**Exercise objective**
Write the records out again exactly, leaving no images in.

=== Entries provided ===

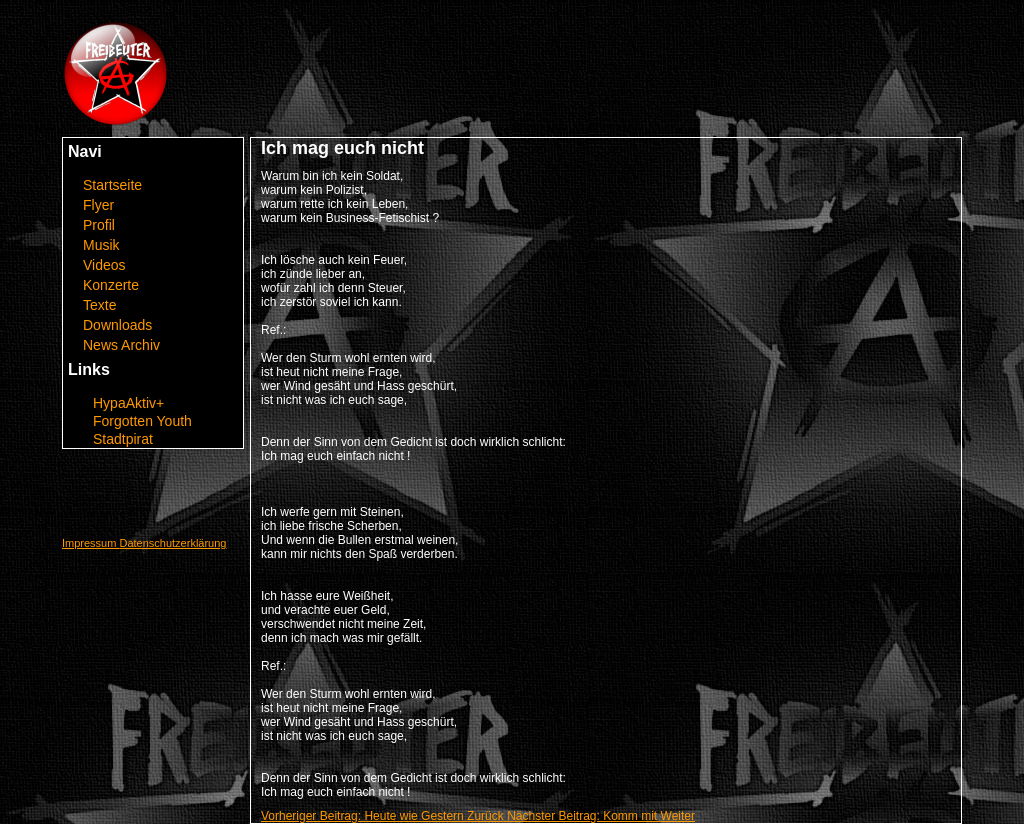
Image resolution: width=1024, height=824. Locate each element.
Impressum (90, 543)
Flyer (98, 205)
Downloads (117, 325)
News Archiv (121, 345)
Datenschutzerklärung (172, 543)
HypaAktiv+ (128, 403)
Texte (99, 305)
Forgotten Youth (142, 421)
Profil (99, 225)
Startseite (112, 185)
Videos (104, 265)
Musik (101, 245)
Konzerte (111, 285)
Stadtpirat (123, 439)
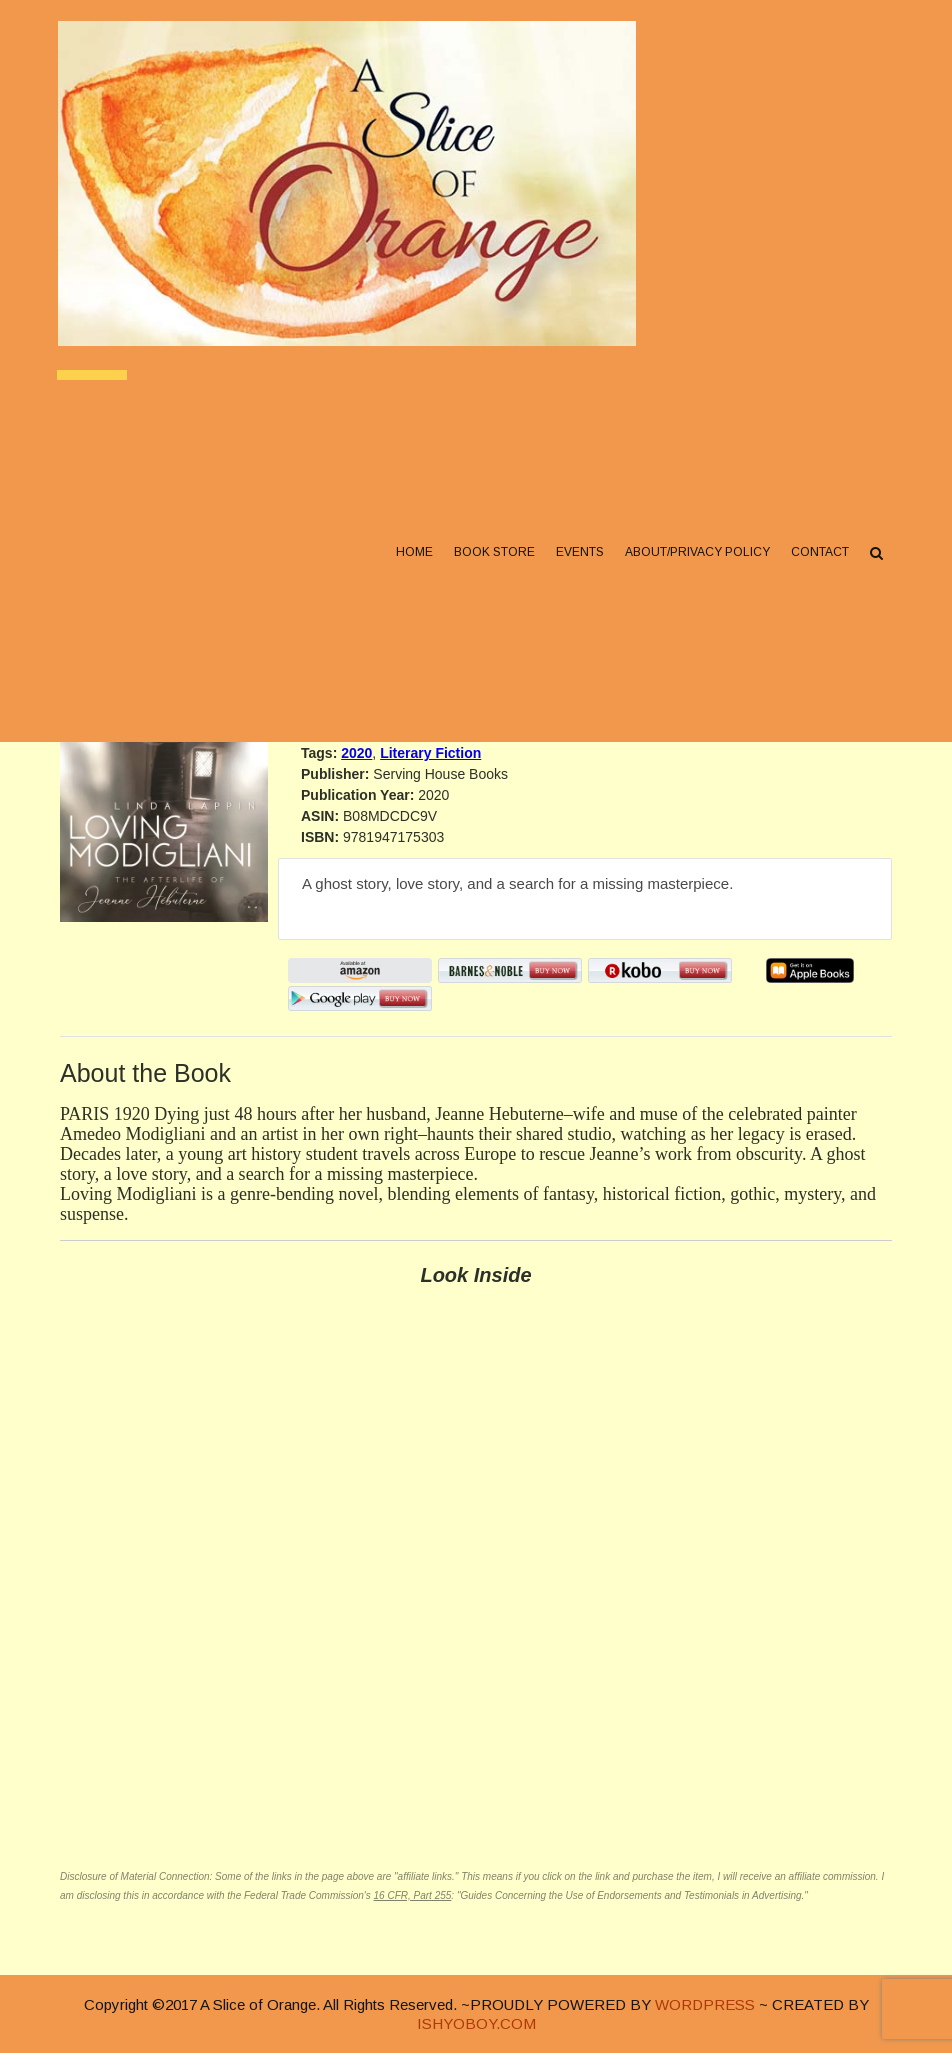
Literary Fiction (430, 753)
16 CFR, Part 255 (413, 1895)
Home (412, 561)
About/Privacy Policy (695, 561)
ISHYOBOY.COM (476, 2023)
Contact (818, 561)
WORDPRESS (705, 2004)
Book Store (492, 561)
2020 (356, 753)
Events (578, 561)
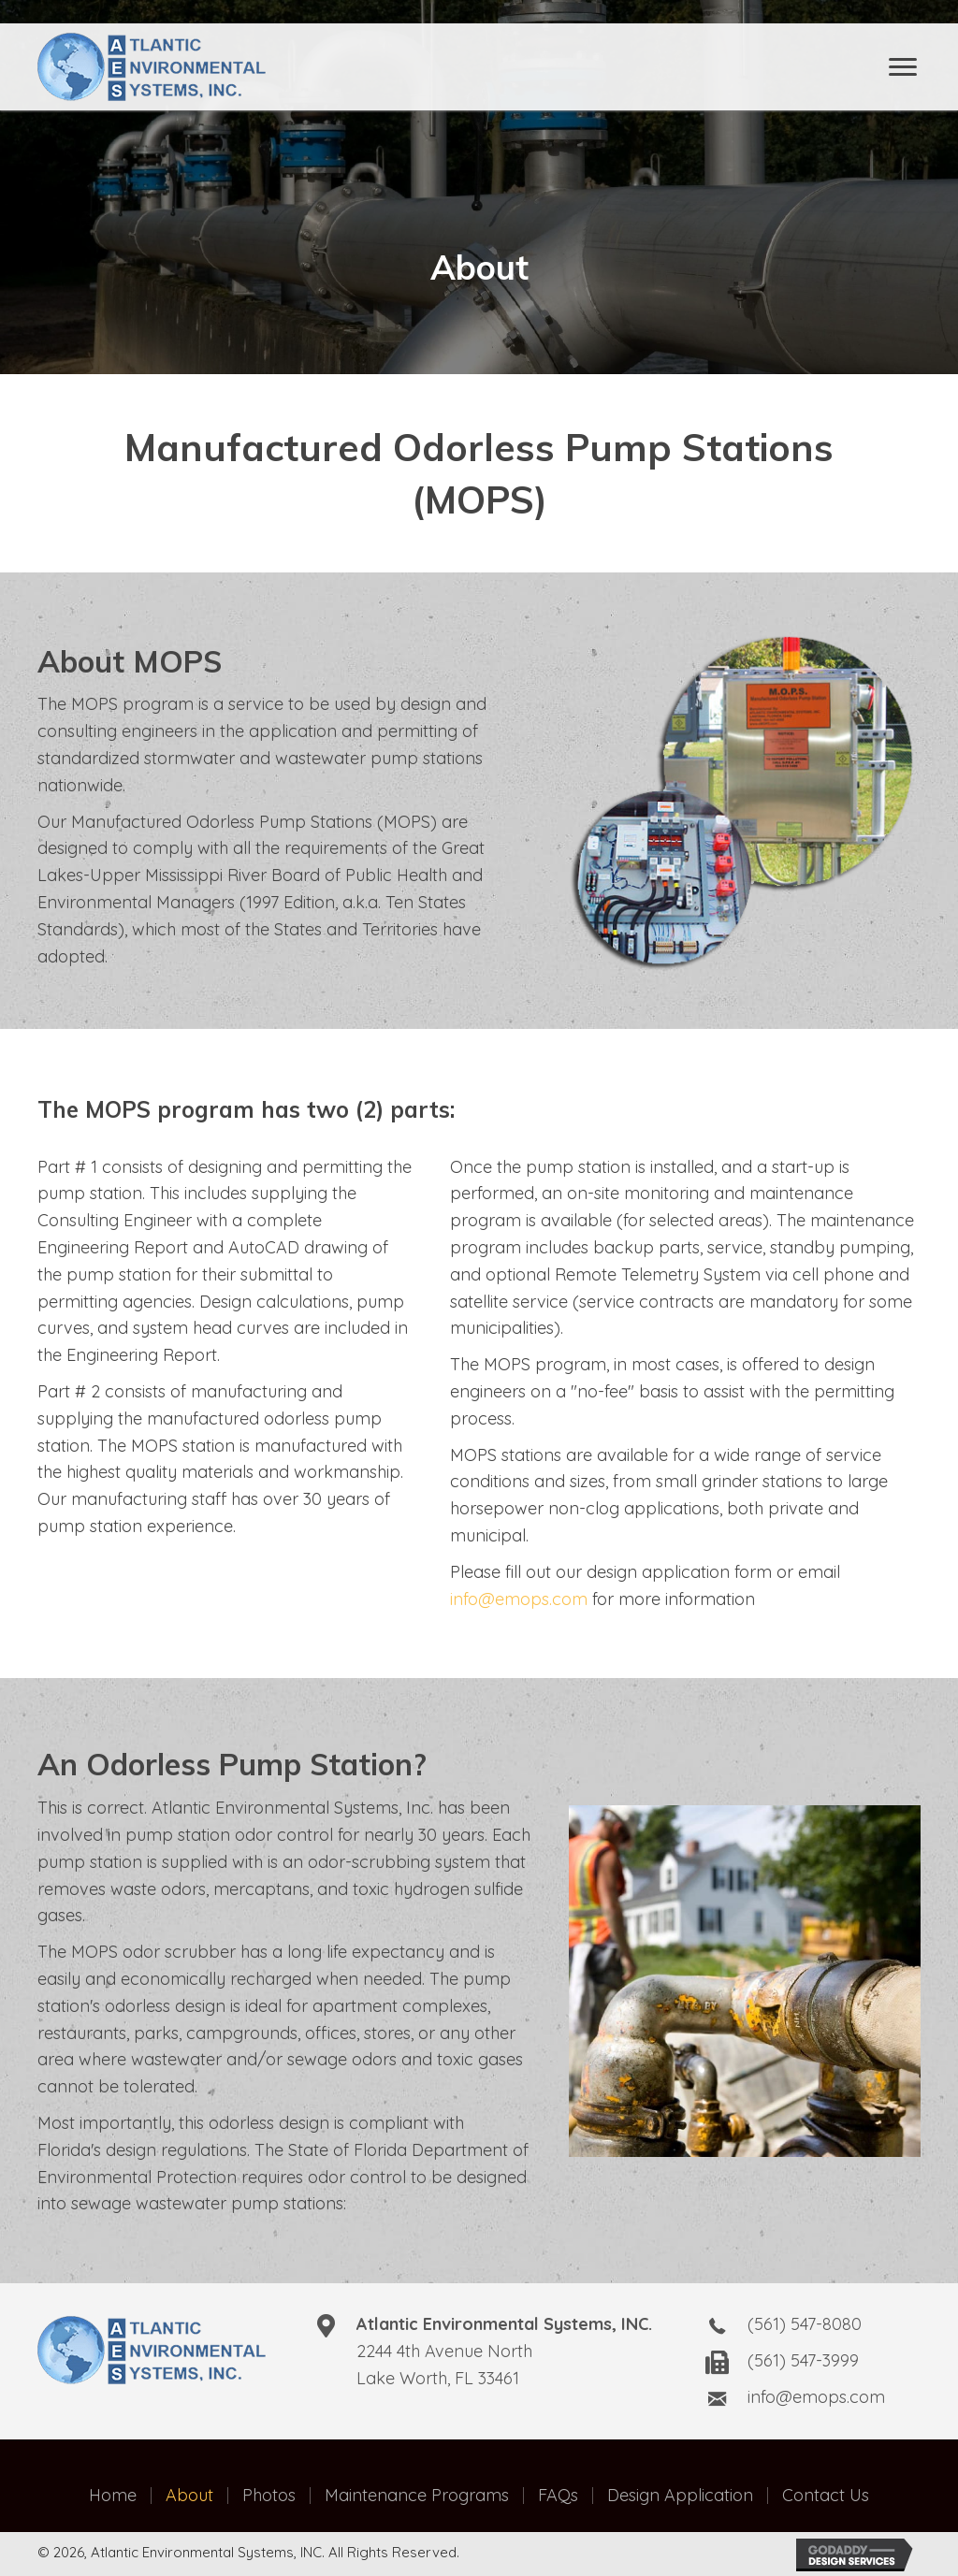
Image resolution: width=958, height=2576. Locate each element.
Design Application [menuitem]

===

**Solved exercise**
Image resolution: width=1024, height=824. Locate each element.
Impressum (90, 543)
Flyer (98, 205)
Downloads (117, 325)
News Archiv (121, 345)
Datenschutzerklärung (172, 543)
HypaAktiv+ (128, 403)
Texte (99, 305)
Forgotten Youth (142, 421)
Profil (99, 225)
Startseite (112, 185)
Videos (104, 265)
Musik (101, 245)
Konzerte (111, 285)
Stadtpirat (123, 439)
Literary Fiction (430, 753)
16 CFR, Part 255 (413, 1895)
Home (412, 561)
About/Privacy Policy (695, 561)
ISHYOBOY.COM (476, 2023)
Contact (818, 561)
WORDPRESS (705, 2004)
Book Store (492, 561)
2020 (356, 753)
Events (578, 561)
Image resolution: width=958, height=2576. Locate each element.
Design Application [menuitem]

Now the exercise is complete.